Aim of the exercise:
When you reach the line in the data below that contains "Brilliant Colored Hummingbirds", please start repeating lines exactly, and stop after the line that contains "Creative Photographs by Shelly (118, 27)", repeating nothing else.

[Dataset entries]
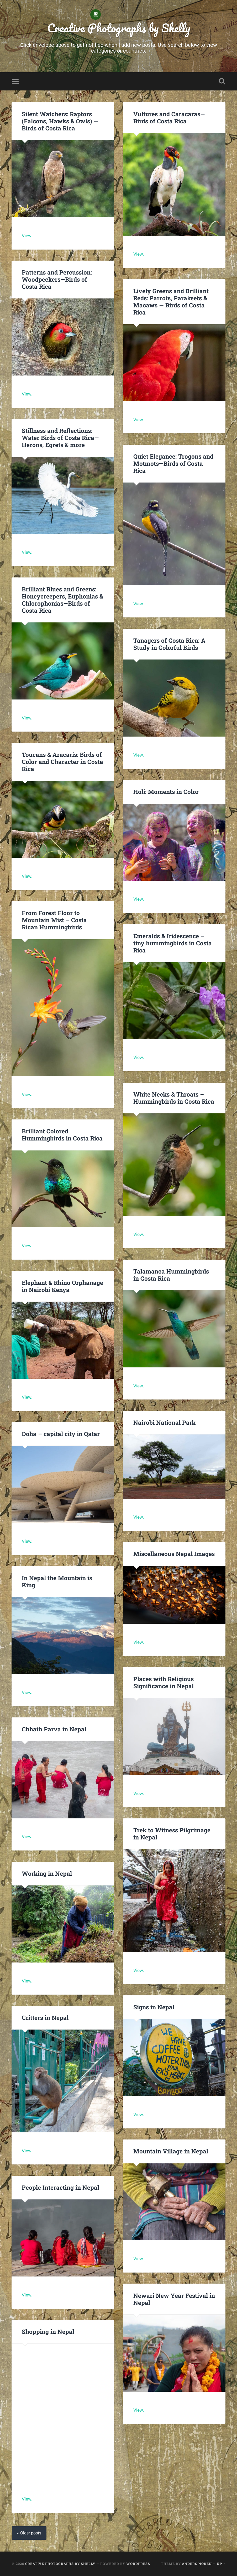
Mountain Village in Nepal (170, 2151)
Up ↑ (221, 2564)
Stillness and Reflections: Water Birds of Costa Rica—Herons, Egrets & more (60, 438)
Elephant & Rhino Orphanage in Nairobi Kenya (62, 1286)
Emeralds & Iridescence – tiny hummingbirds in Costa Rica (172, 943)
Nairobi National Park (164, 1422)
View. (27, 235)
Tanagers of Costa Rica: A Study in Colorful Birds (169, 643)
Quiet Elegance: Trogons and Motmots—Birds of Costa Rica (173, 463)
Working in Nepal (47, 1873)
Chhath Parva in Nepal (55, 1729)
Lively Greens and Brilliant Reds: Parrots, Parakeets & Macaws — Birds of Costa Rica (171, 301)
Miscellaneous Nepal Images (174, 1554)
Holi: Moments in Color (166, 791)
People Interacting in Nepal (60, 2187)
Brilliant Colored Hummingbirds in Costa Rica (62, 1134)
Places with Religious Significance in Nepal (163, 1682)
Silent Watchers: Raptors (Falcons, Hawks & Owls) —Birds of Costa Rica (60, 121)
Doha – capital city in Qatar (61, 1434)
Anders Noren (197, 2564)
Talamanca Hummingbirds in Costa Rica (171, 1274)
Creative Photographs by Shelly (118, 27)
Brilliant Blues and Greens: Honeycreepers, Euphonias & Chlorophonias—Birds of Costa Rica (62, 599)
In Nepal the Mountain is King (57, 1581)
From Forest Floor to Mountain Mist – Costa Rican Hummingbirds (54, 920)
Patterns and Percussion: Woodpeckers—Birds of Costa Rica (57, 279)
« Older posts (29, 2533)
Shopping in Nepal (48, 2331)
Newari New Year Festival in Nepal (174, 2298)
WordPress (138, 2564)
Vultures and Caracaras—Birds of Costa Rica (169, 117)
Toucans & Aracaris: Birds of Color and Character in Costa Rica (62, 762)
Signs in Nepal (153, 2007)
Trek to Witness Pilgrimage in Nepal (171, 1833)
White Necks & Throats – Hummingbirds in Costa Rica (173, 1097)
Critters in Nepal (45, 2017)
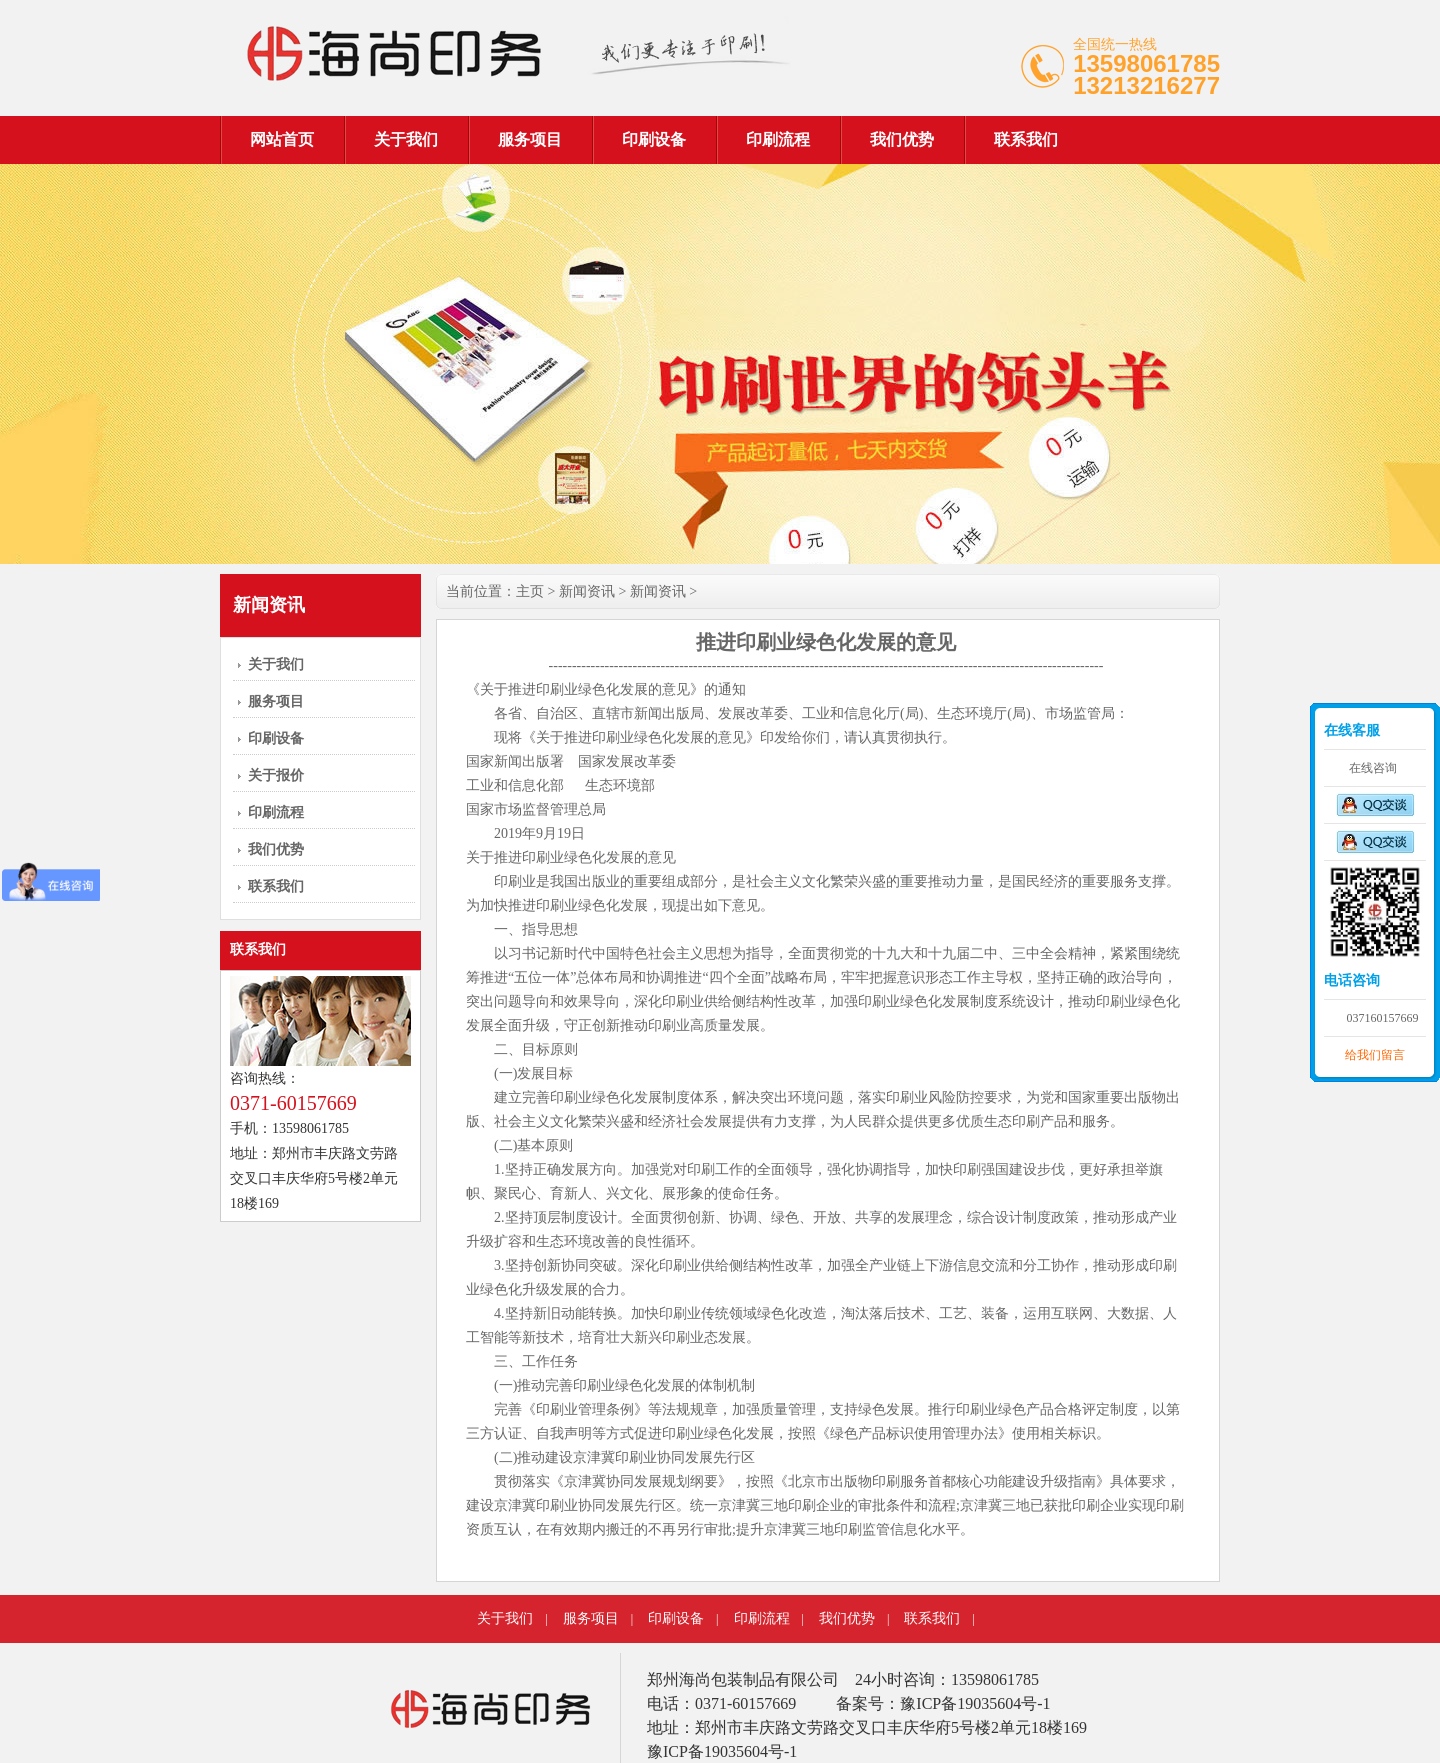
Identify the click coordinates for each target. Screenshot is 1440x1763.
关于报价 (276, 775)
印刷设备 (654, 139)
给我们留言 (1375, 1055)
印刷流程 (778, 139)
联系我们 (1026, 139)
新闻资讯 (587, 591)
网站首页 (282, 139)
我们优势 (902, 139)
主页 (530, 591)
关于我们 (406, 139)
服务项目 (530, 139)
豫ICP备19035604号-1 (722, 1751)
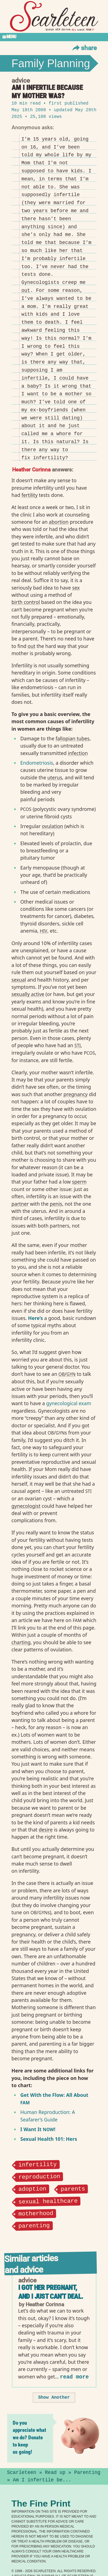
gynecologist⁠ (26, 1506)
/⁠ (67, 1374)
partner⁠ (20, 1203)
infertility (37, 2164)
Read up (55, 2472)
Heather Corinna (31, 469)
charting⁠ (21, 1642)
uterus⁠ (54, 777)
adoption (32, 2188)
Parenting (87, 2472)
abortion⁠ (59, 521)
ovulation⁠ (52, 826)
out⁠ (26, 290)
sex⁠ (76, 587)
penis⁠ (56, 1203)
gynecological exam (68, 1403)
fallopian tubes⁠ (72, 738)
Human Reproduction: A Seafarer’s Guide (47, 2116)
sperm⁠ (79, 1181)
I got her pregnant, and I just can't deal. (50, 2292)
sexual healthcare (48, 2200)
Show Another (54, 2397)
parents (72, 2188)
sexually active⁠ (28, 994)
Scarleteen (21, 2472)
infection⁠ (78, 753)
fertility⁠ (30, 495)
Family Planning (51, 63)
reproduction (39, 2176)
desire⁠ (46, 1829)
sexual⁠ (19, 979)
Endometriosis (36, 762)
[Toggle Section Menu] (54, 37)
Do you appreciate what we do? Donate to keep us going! (29, 2437)
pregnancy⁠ (76, 1094)
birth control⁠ (26, 602)
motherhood (35, 2213)
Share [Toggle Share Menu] (84, 48)
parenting (34, 2225)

Task output:
Brilliant Colored Hummingbirds in Costa Rica (62, 1134)
Places with Religious Significance in Nepal (163, 1682)
Silent Watchers: Raptors (Falcons, Hawks & Owls) —Birds of Costa Rica (60, 121)
Doha – capital city in Qatar (61, 1434)
Anders Noren (197, 2564)
Talamanca Hummingbirds in Costa Rica (171, 1274)
Creative Photographs by Shelly (118, 27)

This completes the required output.